Willow bark extract STW 33-I is safe and effective in the long-term treatment of out-patients with rheumatic pain, esp osteoarthritis or back pain. A subgroup analysis

B Uehleke 1, 2, 3, S Preis 3, J Müller 4, R Stange 1, O Kelber 4, J Melzer 2, 5
  • 1Charité University Medicine Department of Natural Medicine, Königstr. 63, 14109 Berlin, Germany
  • 2University Hospital Zurich, Institute of Complementary Medicine, Rämistr. 10, 8091 Zurich, Switzerland
  • 3University of Health and Sports, Vulkanstr. 1, 10367 Berlin, Germany
  • 4Steigerwald Arzneimittelwerk GmbH, Clinical Research, Havelstr. 5, 64295 Darmstadt, Germany
  • 5University Hospital Zurich, Clinic for Psychiatry and Psychotherapy, Rämistr. 100, 8091 Zurich, Switzerland

Objectives: Degenerative musculoskeletal diseases are of increasing relevance in an ageing population. The efficacy and safety of willow bark extract in the therapy of painful musculoskeletal disorders has been shown in a large number of clinical studies. This 6 months pragmatic surveillance study with STW 33-I (Proaktiv®, extraction solvent water; drug-extract ratio 16 – 23:1) included 436 patients with rheumatic pain mainly due to osteoarthritis and back pain. The patients were treated with STW 33-I monotherapy or in combination with NSAIDs and opioids.

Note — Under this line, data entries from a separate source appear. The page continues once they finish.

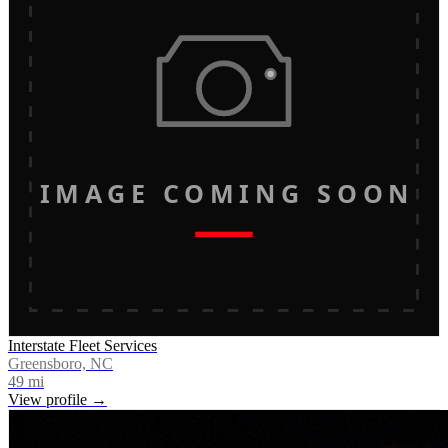
IMAGE COMING SOON
Interstate Fleet Services
Greensboro, NC
49
mi
View profile →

Method: An extensive case report form including pain questionnaires and patient diary was used for outcome evaluation.

Results: All patients started treatment with STW 33-I. 61.5% of the patients (n = 268) took no analgesic comedication. 28.9% (n = 126) took a dual therapy with NSAIDs (mostly diclofenac or ibuprofen) and 3.9% received a triple therapy (STW 33-I + NSAID + opioid). Only 5.7% (n = 25) used other analgesics like gabapentin. The mean change from baseline of the pain intensity score (VAS) was – 22.4 (baseline 58.7) in the subgroup of the patients receiving STW 33-I only, – 18.0 (baseline 56.0) in the STW 33-I + NSAIDs subgroup and – 20.5 (baseline 67.4) in the STW 33-I + NSAIDs + opioids subgroup. These results were comparable to other scales (Likert scale, patients' diary) concerning pain intensity at rest and in motion and pain duration.

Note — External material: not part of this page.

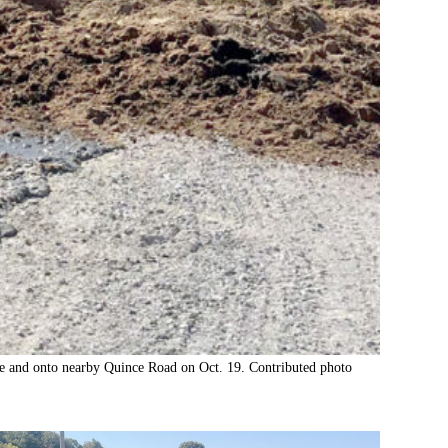
ose and onto nearby Quince Road on Oct. 19. Contributed photo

The tolerability of STW 33-I was distinctly better compared to the other investigated subgroups. No relevant drug interactions were reported.

Conclusions: These data suggest that the phytomedicinal approach, and especially STW 33-I (Proaktiv®), can be used as a basic treatment in the long-term therapy of degenerative joint diseases and that it can be combined with NSAIDs and opioids if necessary.